**TRY IT**
When you find the word "stock" in a line of the entries, please copy the whole line.

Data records
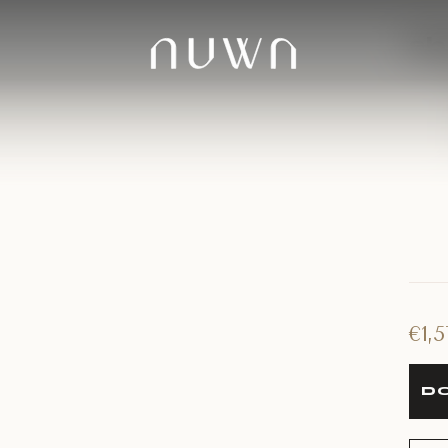
sh
€
1,
DO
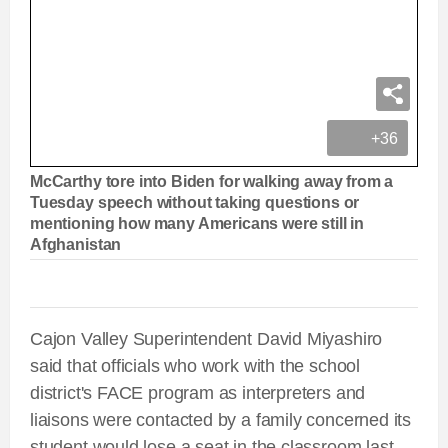
+36
McCarthy tore into Biden for walking away from a
Tuesday speech without taking questions or
mentioning how many Americans were still in
Afghanistan
Cajon Valley Superintendent David Miyashiro
said
that officials who work with the school
district's FACE program as interpreters and
liaisons were contacted by a family concerned its
student would lose a seat in the classroom last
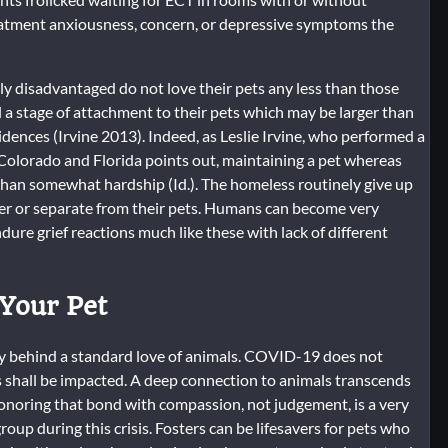
eatment anxiousness, concern, or depressive symptoms the
ly disadvantaged do not love their pets any less than those
a stage of attachment to their pets which may be larger than
dences (Irvine 2013). Indeed, as Leslie Irvine, who performed a
Colorado and Florida points out, maintaining a pet whereas
than somewhat hardship (Id.). The homeless routinely give up
der or separate from their pets. Humans can become very
ure grief reactions much like these with lack of different
 Your Pet
nify behind a standard love of animals. COVID-19 does not
 shall be impacted. A deep connection to animals transcends
onoring that bond with compassion, not judgement, is a very
oup during this crisis. Fosters can be lifesavers for pets who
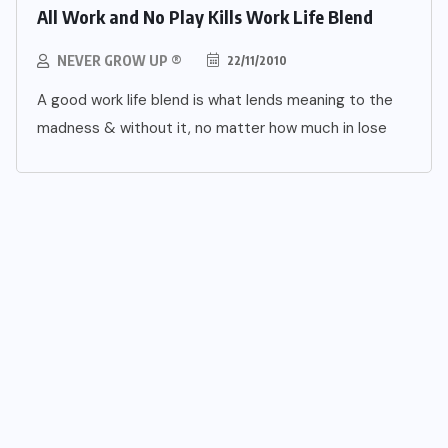
All Work and No Play Kills Work Life Blend
NEVER GROW UP ®
22/11/2010
A good work life blend is what lends meaning to the
madness & without it, no matter how much in lose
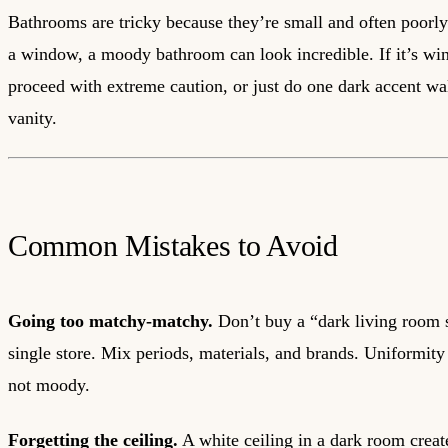
Bathrooms are tricky because they’re small and often poorly 
a window, a moody bathroom can look incredible. If it’s wi
proceed with extreme caution, or just do one dark accent wa
vanity.
Common Mistakes to Avoid
Going too matchy-matchy.
Don’t buy a “dark living room 
single store. Mix periods, materials, and brands. Uniformity
not moody.
Forgetting the ceiling.
A white ceiling in a dark room create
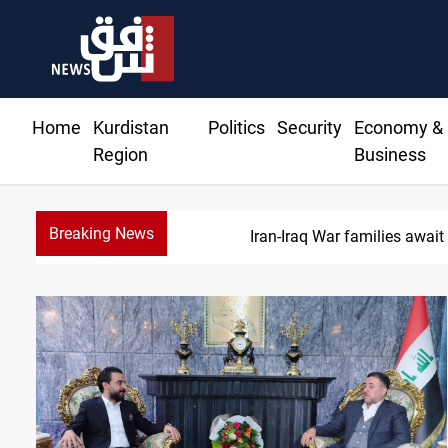
Home
Kurdistan
Politics
Security
Economy &
Region
Business
Breaking News
Iran-Iraq War families await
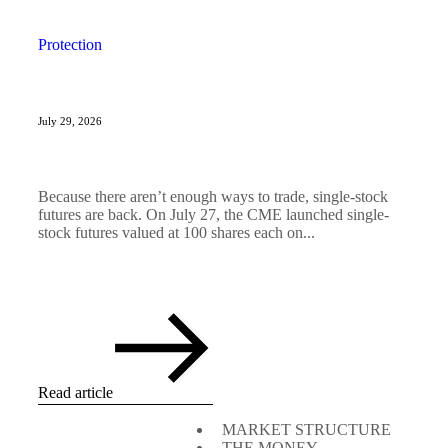
Protection
July 29, 2026
Because there aren’t enough ways to trade, single-stock
futures are back. On July 27, the CME launched single-
stock futures valued at 100 shares each on...
Read article
MARKET STRUCTURE
THE MONEY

**FINISHED EXERCISE**
Because there aren’t enough ways to trade, single-stock
stock futures valued at 100 shares each on...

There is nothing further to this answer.